By 1963, the British were actively politicking in Addu against Afeef. In defiance of the rebel administration's authority, the Gan political adviser Rounswaite moved independently around the atoll, summoning meetings and speaking with worried businessmen and leaders. In September 1963, 'with feelings running high and many false rumours' a regiment from Butterworth in Malaysia was moved to Gan.

'Rounswaite had a lot of power throughout the atoll,' said eyewitnesses Abdullah Ali and Salih Ali Didi in 1997:
He could walk into any government island office without permission. Mohamed Saeed was his helper and became quite powerful. Mohamed Saeed and Afeef did not get on well. They still talked in public but at the office, things were tense.

In September, Rounswaite organised people from Maradhoo to make the Maldivian national flag. Nobody could remember what it looked like but eventually a design was found in the back of a book. Kubbage Ahmed made the flag and sewed it in the kitchen of Fonimaage in Maradhoo. It was finished in the middle of the night and at two o'clock in the morning on 23 September 1963, Alifuthaa of Elhadhaithaa and Hassan Rahaa's Ahmed climbed up onto the flagpole and tied it onto the post so it could not be lowered. After the dawn prayer the island chief Moosa Katheeb saw the flag and realised it meant trouble. He asked some young boys to cut it down. They refused.

Next day there was an emergency meeting of the People's Council in Hithadhoo.
'Maradhoo had decided to have the Male' flag flying. What are we going to do about it?'
Some were for and some were against it. There was a long discussion. A decision was made not to talk to the British nor to Male', and to continue alone. At lunch, Afeef said the British could not be ignored, because the republic had been close to them from the beginning. A few members wanted someone to make the suggestion that the council accept a peaceful takeover by Male', provided there were no retribution or punishments.

Back at the meeting we agreed to vote on the issue. Afeef was highly disturbed and shaking with anger. One group, which included Moosabe Kokko, said they didn't want the Male' government.
'We should be like men - be strong,' they said.
Another disagreed and said, 'We have to think whether we can stay as we are. So far we have depended on the British, and they are now using force to change the government.

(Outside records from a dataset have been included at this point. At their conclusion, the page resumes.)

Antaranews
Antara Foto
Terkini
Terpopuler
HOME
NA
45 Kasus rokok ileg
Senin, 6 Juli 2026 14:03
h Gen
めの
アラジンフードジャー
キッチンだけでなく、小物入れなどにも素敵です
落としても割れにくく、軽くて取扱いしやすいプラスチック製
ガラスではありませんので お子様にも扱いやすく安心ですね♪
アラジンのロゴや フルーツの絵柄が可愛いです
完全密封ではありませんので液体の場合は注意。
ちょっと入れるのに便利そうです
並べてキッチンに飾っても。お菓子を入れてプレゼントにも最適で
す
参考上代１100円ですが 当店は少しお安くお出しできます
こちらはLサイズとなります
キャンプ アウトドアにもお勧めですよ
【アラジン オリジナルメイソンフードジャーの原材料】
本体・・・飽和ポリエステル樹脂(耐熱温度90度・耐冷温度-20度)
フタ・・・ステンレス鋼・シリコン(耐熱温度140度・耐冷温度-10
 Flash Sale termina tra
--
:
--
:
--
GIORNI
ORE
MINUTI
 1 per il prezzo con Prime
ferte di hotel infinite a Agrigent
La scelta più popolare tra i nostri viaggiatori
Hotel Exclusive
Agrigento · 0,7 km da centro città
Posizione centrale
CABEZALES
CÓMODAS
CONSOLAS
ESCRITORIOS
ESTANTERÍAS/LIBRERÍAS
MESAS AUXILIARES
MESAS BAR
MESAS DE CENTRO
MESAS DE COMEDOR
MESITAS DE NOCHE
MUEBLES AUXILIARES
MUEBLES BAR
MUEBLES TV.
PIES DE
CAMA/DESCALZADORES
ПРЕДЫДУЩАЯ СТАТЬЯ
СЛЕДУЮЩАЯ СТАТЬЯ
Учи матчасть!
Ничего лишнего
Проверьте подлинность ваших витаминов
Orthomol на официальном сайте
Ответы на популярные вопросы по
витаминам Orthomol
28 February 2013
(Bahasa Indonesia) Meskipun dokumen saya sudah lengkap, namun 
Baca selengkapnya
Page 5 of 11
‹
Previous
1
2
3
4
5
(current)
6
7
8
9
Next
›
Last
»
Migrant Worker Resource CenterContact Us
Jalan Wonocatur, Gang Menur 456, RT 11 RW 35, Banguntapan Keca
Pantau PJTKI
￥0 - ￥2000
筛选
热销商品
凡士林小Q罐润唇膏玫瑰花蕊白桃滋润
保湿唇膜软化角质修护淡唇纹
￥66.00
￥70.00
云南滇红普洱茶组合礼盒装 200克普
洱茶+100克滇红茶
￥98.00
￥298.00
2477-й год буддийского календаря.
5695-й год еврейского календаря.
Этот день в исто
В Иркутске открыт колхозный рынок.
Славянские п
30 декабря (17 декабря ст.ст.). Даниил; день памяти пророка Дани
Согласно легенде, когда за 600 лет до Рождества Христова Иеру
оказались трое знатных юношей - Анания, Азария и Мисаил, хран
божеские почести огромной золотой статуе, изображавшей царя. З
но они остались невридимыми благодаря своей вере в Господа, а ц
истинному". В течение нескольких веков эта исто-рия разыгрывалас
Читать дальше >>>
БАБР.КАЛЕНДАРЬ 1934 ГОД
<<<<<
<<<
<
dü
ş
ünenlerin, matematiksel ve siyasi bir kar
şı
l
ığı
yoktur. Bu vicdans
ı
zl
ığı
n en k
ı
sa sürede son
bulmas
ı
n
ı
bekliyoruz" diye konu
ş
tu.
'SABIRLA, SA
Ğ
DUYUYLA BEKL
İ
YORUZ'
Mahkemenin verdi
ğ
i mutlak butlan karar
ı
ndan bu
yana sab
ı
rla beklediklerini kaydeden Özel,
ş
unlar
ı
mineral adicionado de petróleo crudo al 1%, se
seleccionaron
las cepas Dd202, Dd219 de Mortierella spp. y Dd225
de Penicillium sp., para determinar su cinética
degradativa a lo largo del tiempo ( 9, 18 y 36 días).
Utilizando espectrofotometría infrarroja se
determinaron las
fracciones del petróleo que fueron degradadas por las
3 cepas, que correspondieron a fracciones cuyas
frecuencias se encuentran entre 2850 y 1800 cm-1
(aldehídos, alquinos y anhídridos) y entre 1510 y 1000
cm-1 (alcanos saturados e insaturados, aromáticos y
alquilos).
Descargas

Maradhoo is already accepting it. Next the same thing will happen in Meedhoo. Then Hithadhoo men will probably be banned from work at Gan and children will be crying with hunger. Eventually we'll have to go begging. It is much better to surrender with dignity now.'

One man compared Addu's fate to that of flying fish - first chased by sea fish, then chased by the fish in the lagoon, and finally chased onto land where they are taken by humans...

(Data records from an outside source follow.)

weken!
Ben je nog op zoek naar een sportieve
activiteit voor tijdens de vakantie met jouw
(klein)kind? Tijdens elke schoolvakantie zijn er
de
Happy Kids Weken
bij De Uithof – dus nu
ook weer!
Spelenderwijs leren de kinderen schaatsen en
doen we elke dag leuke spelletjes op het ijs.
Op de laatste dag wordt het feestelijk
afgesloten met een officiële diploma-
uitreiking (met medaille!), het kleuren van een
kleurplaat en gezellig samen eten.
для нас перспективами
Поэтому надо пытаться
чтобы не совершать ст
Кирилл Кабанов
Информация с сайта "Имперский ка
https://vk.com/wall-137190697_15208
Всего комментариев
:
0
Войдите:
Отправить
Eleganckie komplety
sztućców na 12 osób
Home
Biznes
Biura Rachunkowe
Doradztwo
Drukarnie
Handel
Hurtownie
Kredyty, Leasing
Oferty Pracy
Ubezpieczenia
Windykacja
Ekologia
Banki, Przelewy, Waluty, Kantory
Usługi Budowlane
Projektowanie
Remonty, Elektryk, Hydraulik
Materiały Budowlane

Eventually Afeef accepted the inevitable. With three others, he left for Gan in the launch to meet the commanding officer and his advisers. When they met, a police officer stood between them. The CO asked very coolly who had landed on Gan yesterday without permission. Afeef said that he had no knowledge of a trespass. The CO then asked them what they wanted. The delegation said they were willing to accept Male' rule. They were asked to repeat their words. Rounswaite then advised them to forget all about the Suvadive Republic. The CO asked the other three to leave, so he could talk privately to Afeef. Later all four men had almost arrived back in Hithadhoo when a British speed launch containing armed men came up to the boat. Afeef and the three others were taken back to Gan. The British said they had heard that Feydhoo and Hithadhoo were going to attack Maradhoo people over the flag. Afeef guaranteed it would not happen and returned with the Male' flag on his launch.

Afeef knew that he would always be a rallying point for Addu separatism, and he doubted that the Male' government would honour its pledge to pardon him for his part in the secession movement. He cited the British government's letter of protection and told the RAF of his decision to seek asylum somewhere with a similar climate to Addu. On 30 September 1963, Afeef and his family travelled as passengers aboard the HMS Loch Lomond to settle in the Seychelles.